Sales & client success teams – to insource or outsource?

Sales, client services, or customer support teams who need daily direction and must be agile and responsive to company needs/performance can effectively be insourced or outsourced. These teams benefit from daily stand-ups, are often aligned to incentive compensation plans, and participate in regular coaching with a mid-level management layer in place. The talent acquisition effort applied to these teams is often quite high. In sprint periods, hiring is an all-consuming priority and turnover on these teams is high compared to other business functions.

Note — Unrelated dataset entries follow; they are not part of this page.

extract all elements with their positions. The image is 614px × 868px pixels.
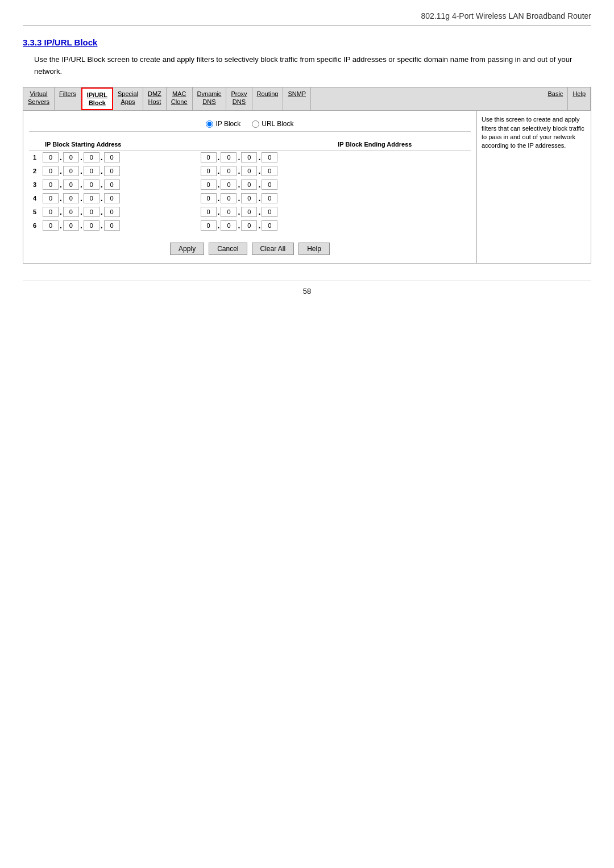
nav-item-snmp[interactable]: SNMP [283,87,311,111]
row-number-6: 6 [29,219,40,232]
table-row: 5 . . . [29,205,471,219]
ip-block-radio[interactable] [206,120,213,128]
start-ip-3-oct1[interactable] [43,180,59,190]
end-ip-1-oct3[interactable] [241,152,257,162]
start-ip-6-oct1[interactable] [43,220,59,231]
end-ip-1: . . . [198,151,334,165]
end-ip-6-oct3[interactable] [241,220,257,231]
end-ip-2-oct4[interactable] [262,166,277,176]
page-number: 58 [303,287,311,295]
nav-item-special-apps[interactable]: SpecialApps [113,87,143,111]
nav-item-dynamic-dns[interactable]: DynamicDNS [193,87,227,111]
end-ip-2-oct2[interactable] [221,166,237,176]
nav-item-filters[interactable]: Filters [55,87,81,111]
form-area: IP Block URL Block IP Block Starting Add… [23,111,477,263]
start-ip-2-oct4[interactable] [104,166,120,176]
start-ip-1-oct2[interactable] [63,152,79,162]
end-ip-4-oct1[interactable] [201,193,217,203]
nav-item-dmz-host[interactable]: DMZHost [143,87,167,111]
nav-item-help[interactable]: Help [568,87,591,111]
main-content: IP Block URL Block IP Block Starting Add… [23,111,591,264]
start-ip-4-oct3[interactable] [84,193,99,203]
nav-bar: VirtualServers Filters IP/URLBlock Speci… [23,87,591,111]
start-ip-4-oct1[interactable] [43,193,59,203]
nav-item-routing[interactable]: Routing [252,87,284,111]
start-ip-2-oct3[interactable] [84,166,99,176]
start-ip-3-oct3[interactable] [84,180,99,190]
nav-item-basic[interactable]: Basic [543,87,568,111]
cancel-button[interactable]: Cancel [209,243,247,255]
row-number-3: 3 [29,178,40,191]
start-ip-1: . . . [40,151,176,165]
end-ip-4-oct4[interactable] [262,193,277,203]
start-ip-2-oct2[interactable] [63,166,79,176]
start-ip-1-oct3[interactable] [84,152,99,162]
start-ip-5-oct2[interactable] [63,207,79,217]
page-footer: 58 [23,281,591,295]
end-ip-5-oct4[interactable] [262,207,277,217]
start-ip-3: . . . [40,178,176,191]
help-button[interactable]: Help [298,243,330,255]
ip-block-option[interactable]: IP Block [206,120,240,128]
start-ip-5-oct3[interactable] [84,207,99,217]
start-ip-5: . . . [40,205,176,219]
row-number-4: 4 [29,191,40,205]
start-ip-6-oct2[interactable] [63,220,79,231]
help-text: Use this screen to create and apply filt… [482,116,584,149]
url-block-radio[interactable] [252,120,259,128]
nav-item-ip-url-block[interactable]: IP/URLBlock [81,87,113,111]
clear-all-button[interactable]: Clear All [252,243,294,255]
row-number-1: 1 [29,151,40,165]
start-ip-2-oct1[interactable] [43,166,59,176]
end-ip-5-oct3[interactable] [241,207,257,217]
end-ip-3-oct3[interactable] [241,180,257,190]
nav-item-proxy-dns[interactable]: ProxyDNS [226,87,252,111]
start-ip-3-oct2[interactable] [63,180,79,190]
start-ip-4-oct2[interactable] [63,193,79,203]
end-ip-6-oct1[interactable] [201,220,217,231]
end-ip-3-oct1[interactable] [201,180,217,190]
start-ip-4-oct4[interactable] [104,193,120,203]
end-ip-4-oct2[interactable] [221,193,237,203]
table-row: 2 . . . [29,164,471,178]
radio-section: IP Block URL Block [29,116,471,132]
header-title: 802.11g 4-Port Wireless LAN Broadband Ro… [421,11,591,20]
end-ip-1-oct4[interactable] [262,152,277,162]
end-ip-5: . . . [198,205,334,219]
row-number-2: 2 [29,164,40,178]
end-ip-4: . . . [198,191,334,205]
start-ip-5-oct1[interactable] [43,207,59,217]
end-ip-4-oct3[interactable] [241,193,257,203]
start-ip-3-oct4[interactable] [104,180,120,190]
end-ip-1-oct1[interactable] [201,152,217,162]
table-row: 3 . . . [29,178,471,191]
start-ip-6-oct4[interactable] [104,220,120,231]
start-ip-1-oct4[interactable] [104,152,120,162]
url-block-label: URL Block [262,120,293,128]
end-ip-6-oct2[interactable] [221,220,237,231]
start-ip-6-oct3[interactable] [84,220,99,231]
apply-button[interactable]: Apply [170,243,204,255]
row-num-header [29,139,40,151]
nav-item-mac-clone[interactable]: MACClone [167,87,193,111]
start-ip-5-oct4[interactable] [104,207,120,217]
end-ip-3-oct4[interactable] [262,180,277,190]
end-ip-6-oct4[interactable] [262,220,277,231]
ip-table: IP Block Starting Address IP Block Endin… [29,139,471,232]
url-block-option[interactable]: URL Block [252,120,293,128]
end-ip-2-oct1[interactable] [201,166,217,176]
end-ip-3: . . . [198,178,334,191]
start-ip-1-oct1[interactable] [43,152,59,162]
end-ip-2-oct3[interactable] [241,166,257,176]
end-ip-5-oct1[interactable] [201,207,217,217]
button-row: Apply Cancel Clear All Help [29,238,471,257]
help-area: Use this screen to create and apply filt… [477,111,591,263]
end-ip-1-oct2[interactable] [221,152,237,162]
start-ip-4: . . . [40,191,176,205]
table-row: 6 . . . [29,219,471,232]
end-ip-3-oct2[interactable] [221,180,237,190]
nav-item-virtual-servers[interactable]: VirtualServers [23,87,55,111]
end-ip-5-oct2[interactable] [221,207,237,217]
page-header: 802.11g 4-Port Wireless LAN Broadband Ro… [23,11,591,26]
table-row: 1 . . . [29,151,471,165]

Benefits of a managed service model

Sales, client success, or customer support teams are often working from standardized enablement trainings, assets, and tools which means that activating an alternative to insourcing is outsourcing to a managed service to run your team. In a managed service model, the company lead works with a single point of contact from the managed service team who intakes the company’s desired outcomes, sales enablement assets, and tooling and runs the hiring, onboarding, team rhythms, payroll, incentive programs, and performance management. Managed services are well-equipped to scale up or down aligned to business needs allowing a company’s talent acquisition and HR teams to offload a significant workload while giving leadership the agility it needs to meet customer demand and business targets.

 

Interested in learning more about blended workforce best practices? Read the full series below.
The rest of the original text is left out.